The proposal needed a rezoning from residential-agricultural to planned residential development, and residents were sure they had enough signatures to require a super majority of the Town Board to approve the change. Since a super majority is three-quarters of the board, it would need a unanimous vote by Hamburg’s three-member Town Board.

But after a change in the project, two members of the board decided that the plan needed a simple majority, and it was approved on a 2-1 vote.

“We just never saw it coming,” said Michelle Claus of Kast Place.

The Planning Board voted 4-3 against recommending the proposal.

Developer Glenn Wetzl’s plan evolved from its original 66-lot proposal, with some of them fronting on McKinley, to 45 patio homes clustered on about 12 acres of the property. There will be one access road from Boston State Road, an emergency access on McKinley, and no homes fronting on McKinley, Newton or Boston State roads.

State law requires a super majority vote on a rezoning when the owners of at least 20 percent of the land immediately adjacent to the parcel, or within 100 feet of it, submit a written protest, or petition.

Residents who wanted the property to remain residential-agricultural, which requires a minimum lot size of two acres, knew they had submitted more than enough signatures. The town attorney agreed that nearly 45 percent of the owners of land near the parcel signed the petition.

But at the public hearing, the developer’s attorney explained that Wetzl was offering an additional safeguard to residents: A buffer of 65 feet to 75 feet wide would be located on the perimeter of the parcel, and would not be rezoned. The rezoning request had dropped from 29 acres to 24 acres, and as a result, 17 acres would remain as permanent open space.

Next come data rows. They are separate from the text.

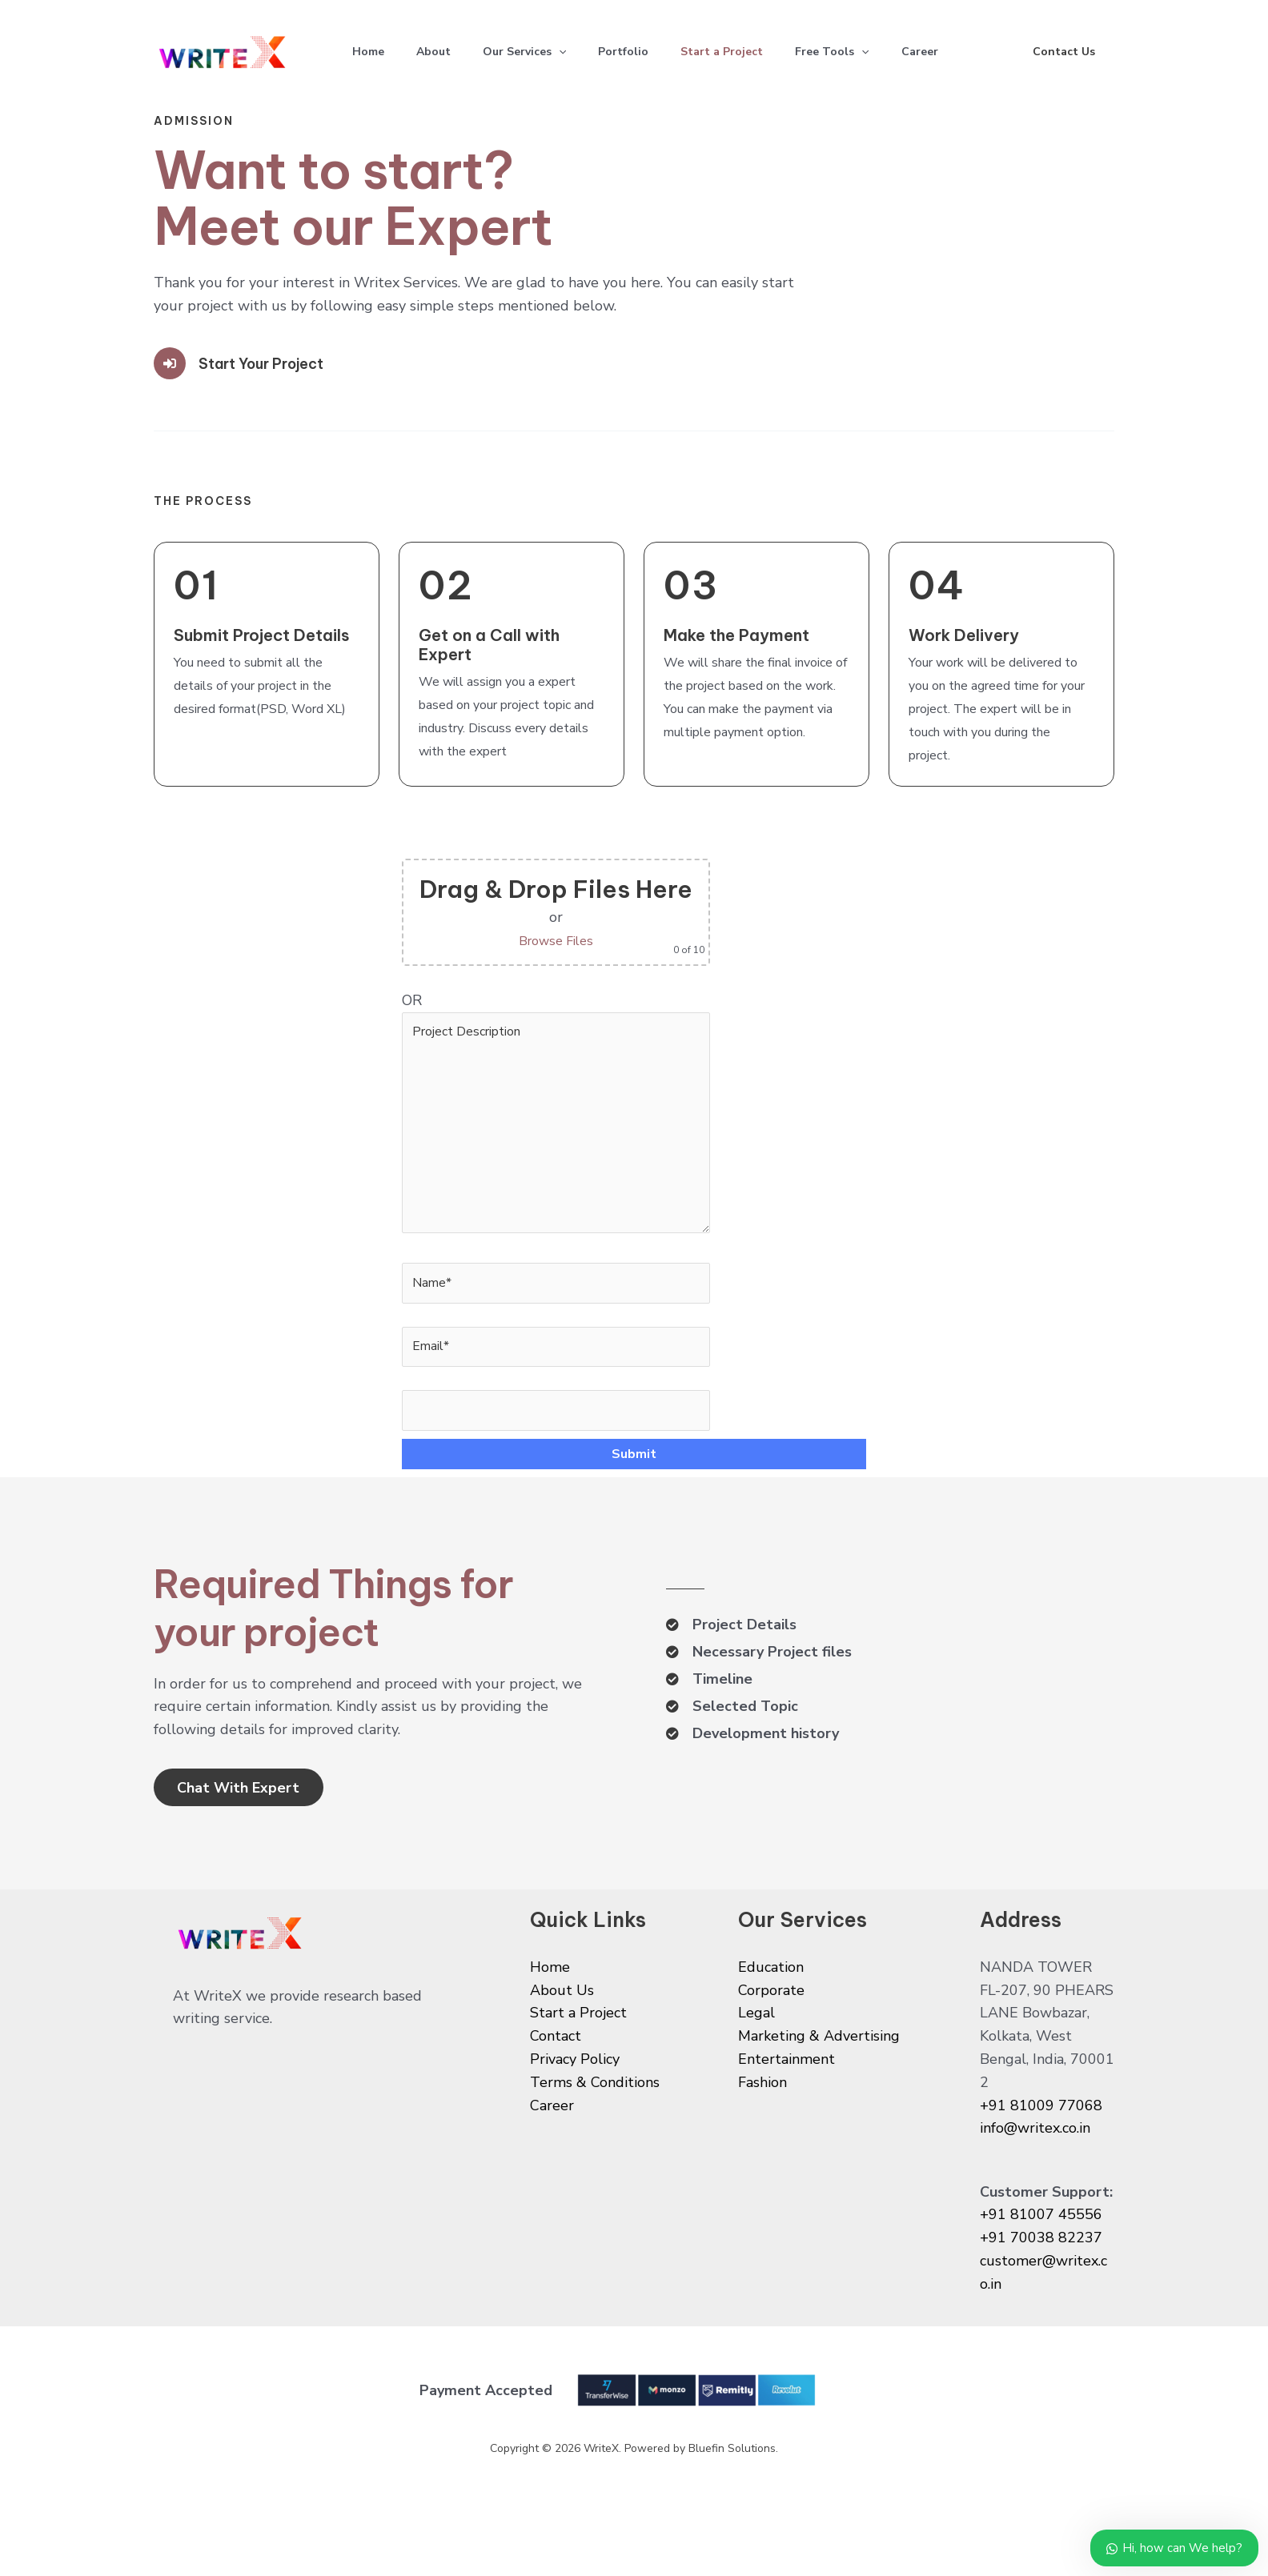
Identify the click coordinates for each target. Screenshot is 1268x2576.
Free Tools (867, 52)
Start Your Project (269, 363)
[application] (575, 52)
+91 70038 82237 (1041, 2296)
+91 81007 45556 (1041, 2273)
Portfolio (645, 51)
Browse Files (567, 940)
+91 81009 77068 (1041, 2163)
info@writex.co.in (1035, 2187)
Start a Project (750, 51)
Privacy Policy (575, 2117)
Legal (756, 2071)
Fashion (762, 2140)
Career (961, 51)
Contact (555, 2094)
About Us (562, 2048)
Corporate (771, 2048)
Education (771, 2025)
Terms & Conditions (595, 2140)
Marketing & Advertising (819, 2094)
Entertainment (786, 2117)
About (443, 51)
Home (371, 51)
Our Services (540, 52)
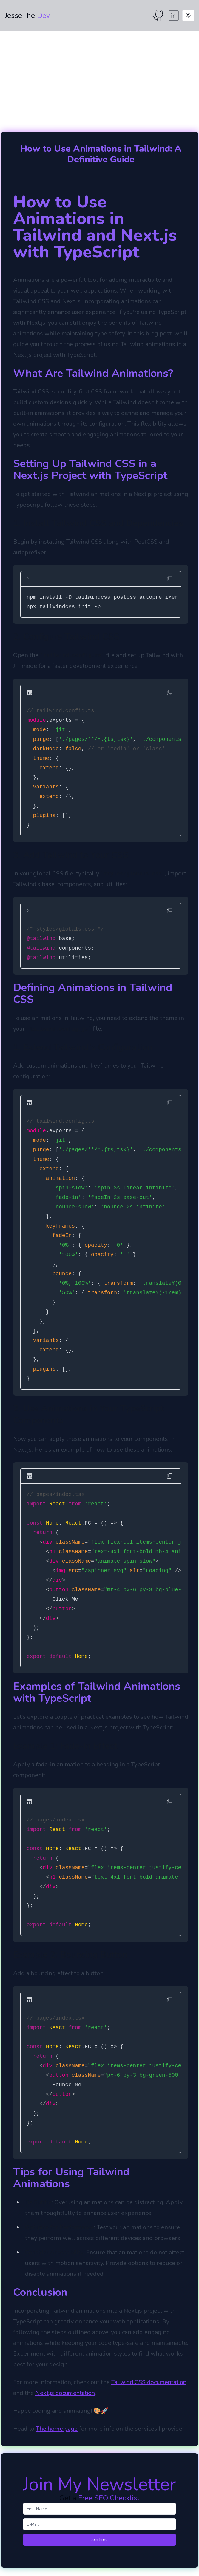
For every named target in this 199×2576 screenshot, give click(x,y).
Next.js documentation (65, 2393)
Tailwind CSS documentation (148, 2382)
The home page (57, 2429)
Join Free (99, 2539)
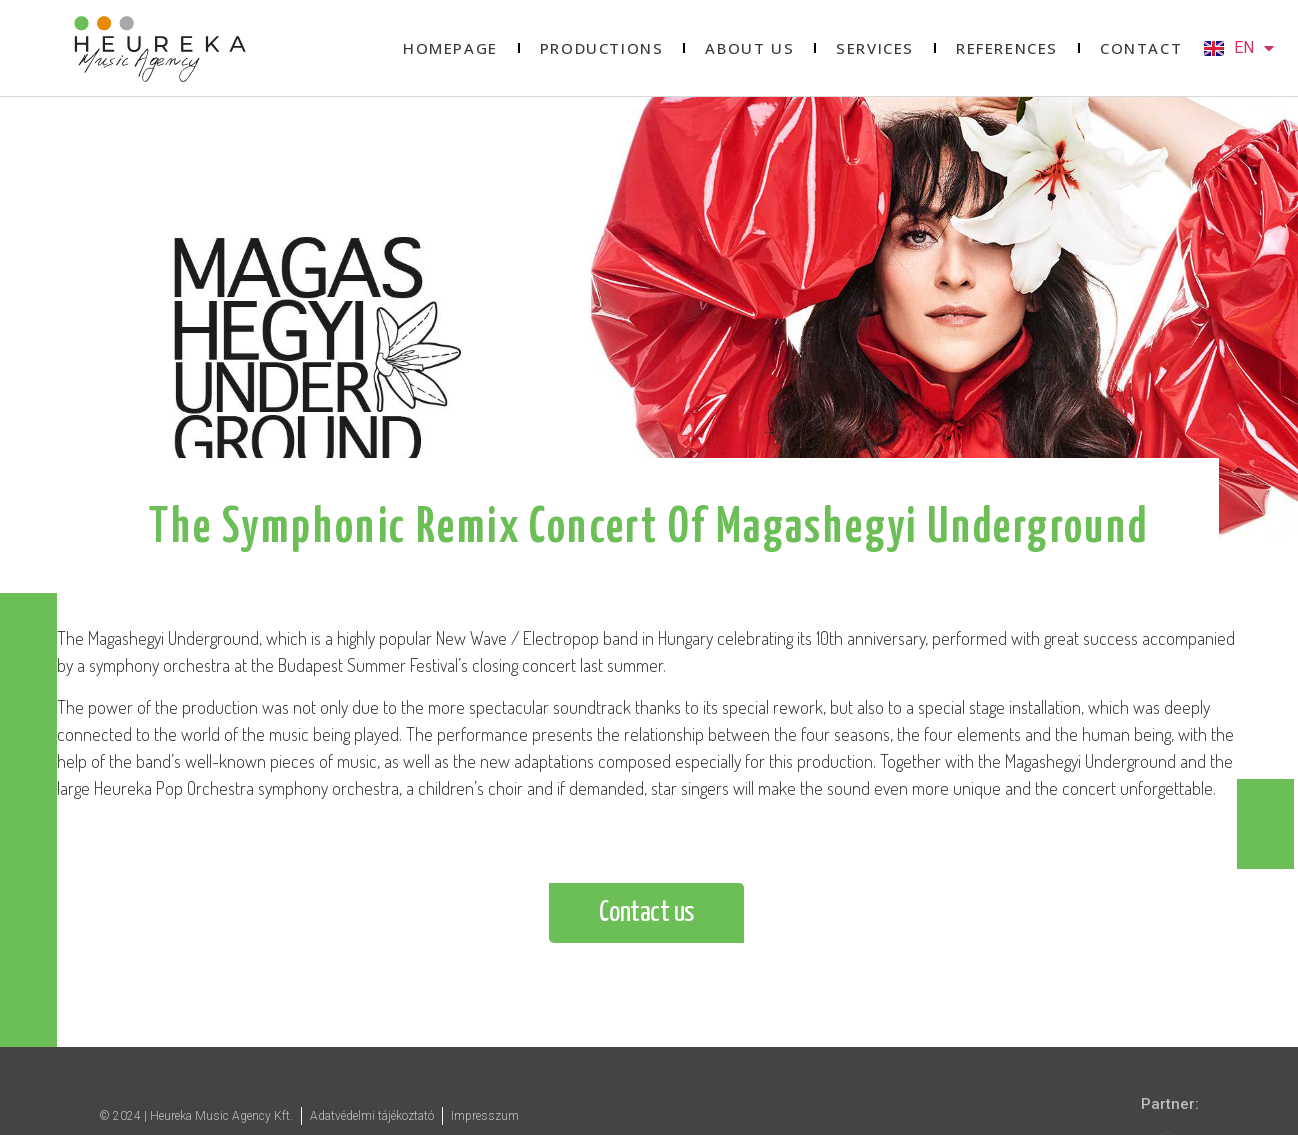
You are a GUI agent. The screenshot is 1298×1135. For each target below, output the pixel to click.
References (1007, 48)
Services (875, 48)
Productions (602, 48)
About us (749, 48)
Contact (1141, 48)
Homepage (450, 48)
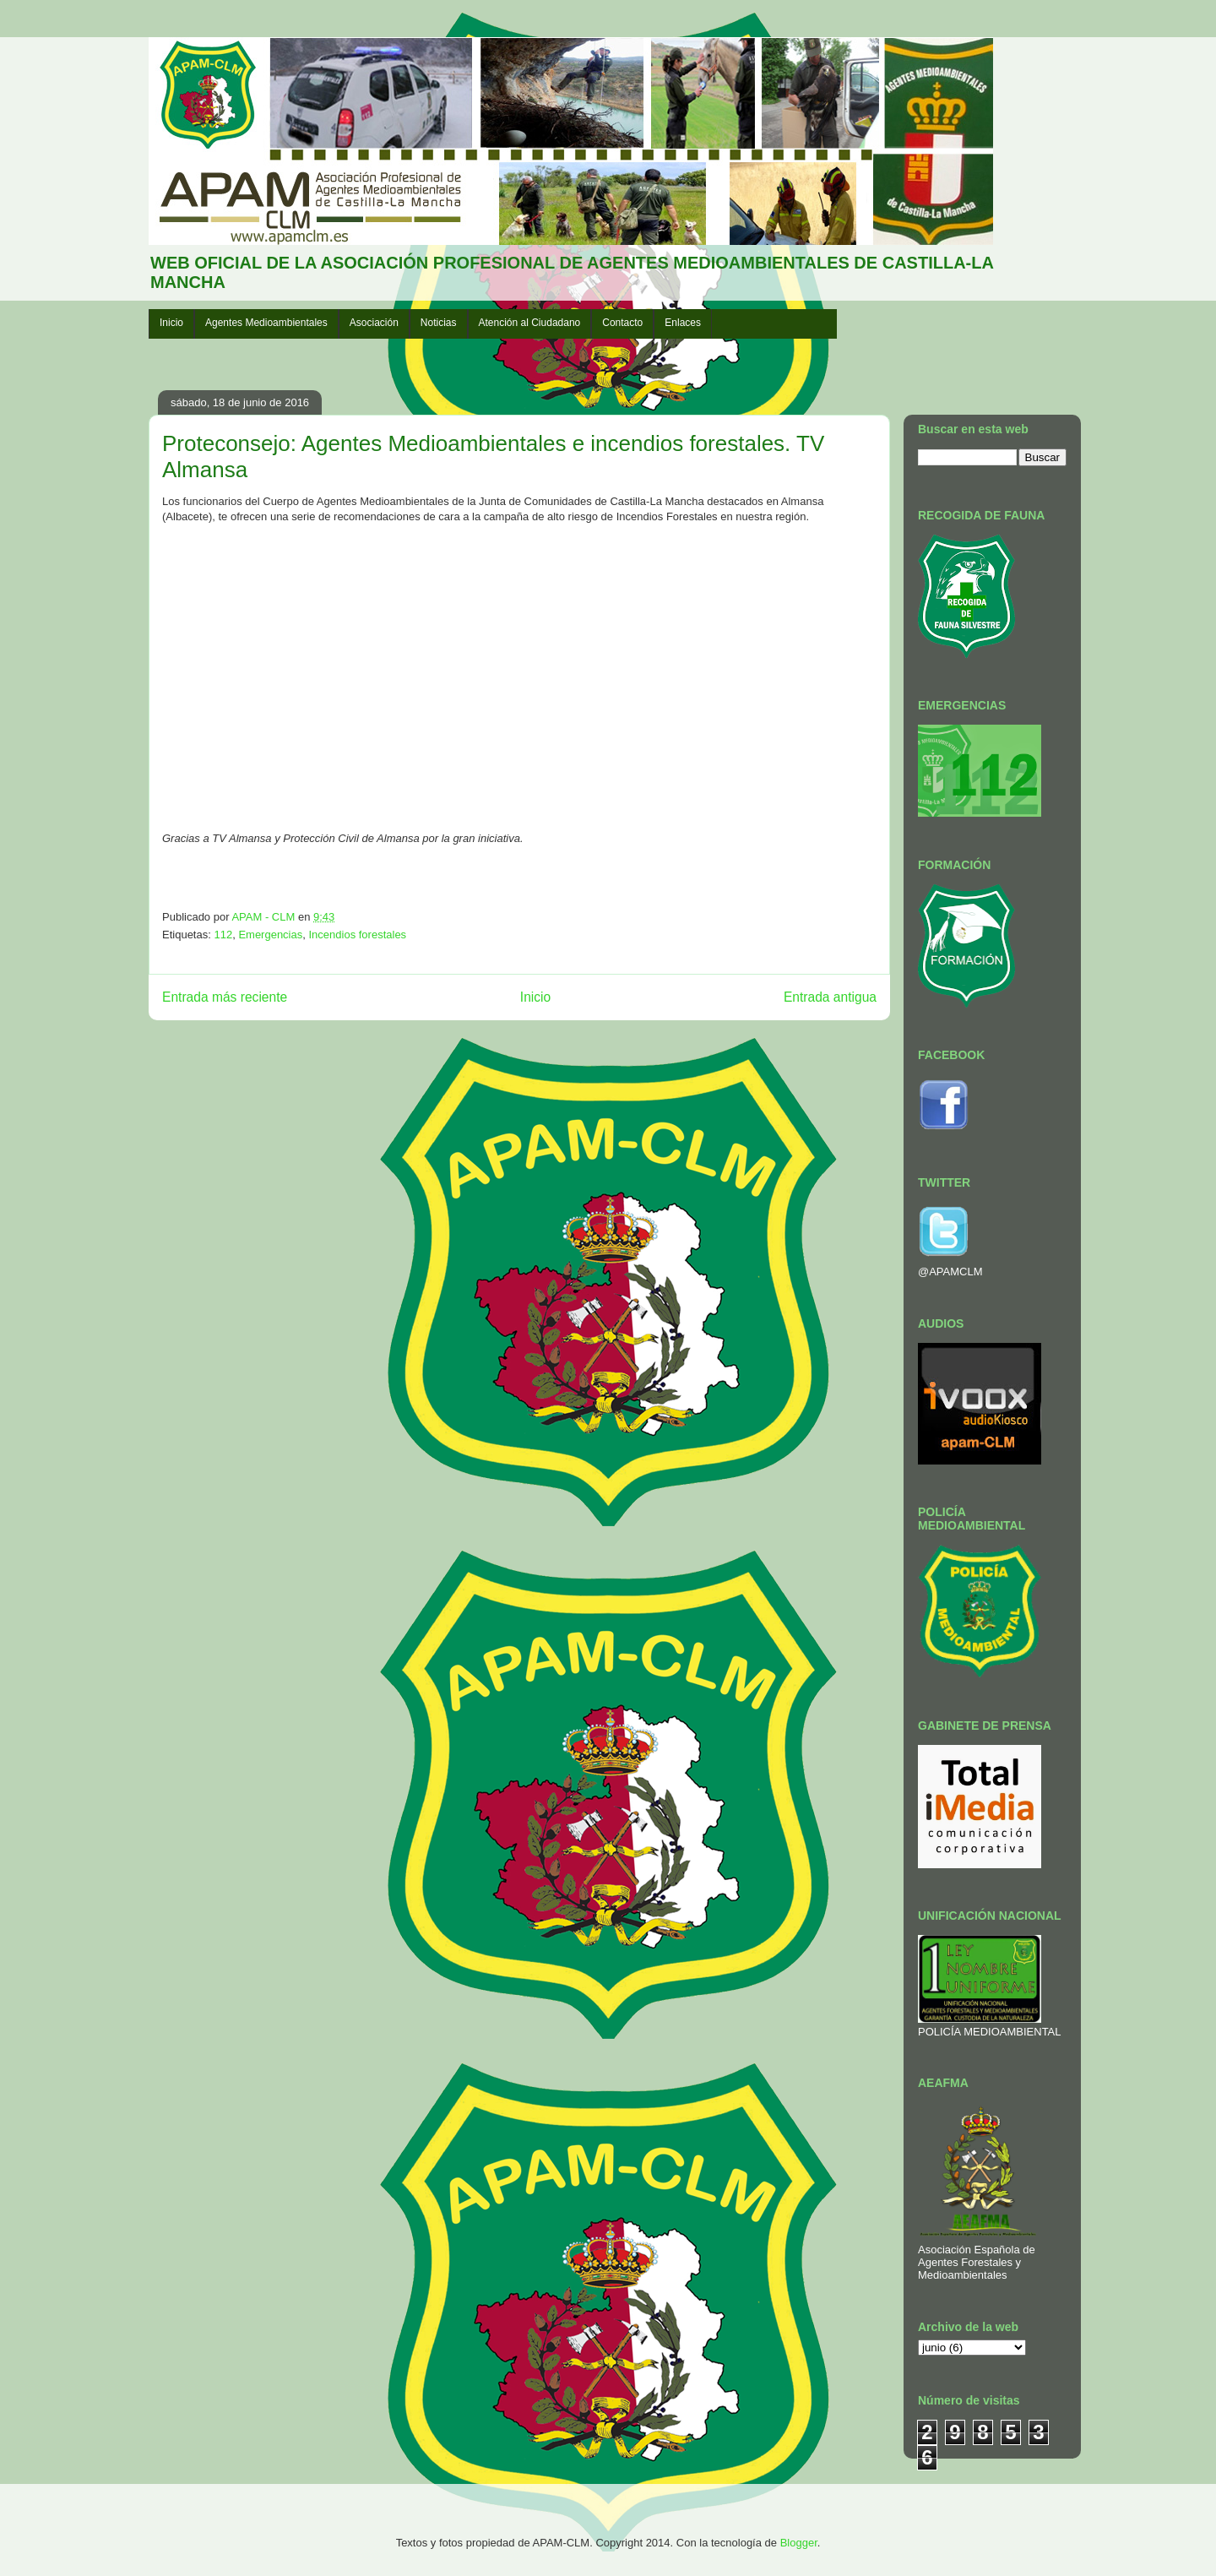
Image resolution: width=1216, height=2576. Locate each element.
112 (223, 934)
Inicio (171, 323)
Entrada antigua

By adding that buffer to the project, the number of residents opposed to the project and living within 100 feet of the new boundary of the property to be rezoned dropped below the threshold requiring a super majority. The buffer creates the doughnut, and the hole is where the development will take place.

Now residents are planning to challenge the rezoning in State Supreme Court.

“We feel this is a change, and it’s a big change,” Claus said.

The original proposal requested rezoning of the full 29-acre parcel, and the notice for the public hearing said 29 acres. Town Attorney Walter Rooth III told the Town Board in a letter the “most prudent course of action” would be to require the developer to submit a revised application.

But Supervisor Steven Walters said in the past the town has accepted a developer’s revised proposal without a new application. He also said Wetzl had made a number of changes, such as lowering the number of lots, keeping lots from fronting on the roads and improving drainage.

“While not every issue was totally mitigated by the developer, I think every issue to some degree was mitigated,” he said, adding that he read and re-read every report and letter filed on the rezoning.

Walters also said an attorney with the New York Department of State told the town the practice of keeping an exterior buffer is legal.

He said he also believes strongly in private property rights, and he and Councilwoman Cheryl Potter Juda supported the rezoning. Councilman Michael Quinn voted against it.

“I don’t think we should subvert this whole process. I think the developer should go back to the Planning Board,” he said.

“They ended up winning the first round,” said Michael Welch of Valley View Road.

Residents say the parcel is an important gateway to Hamburg, and the residential-agricultural district provides a good transition from the town to the village.

The developer plans to erect decorative fences at the corners of Boston State and Newton with McKinley for the gateway.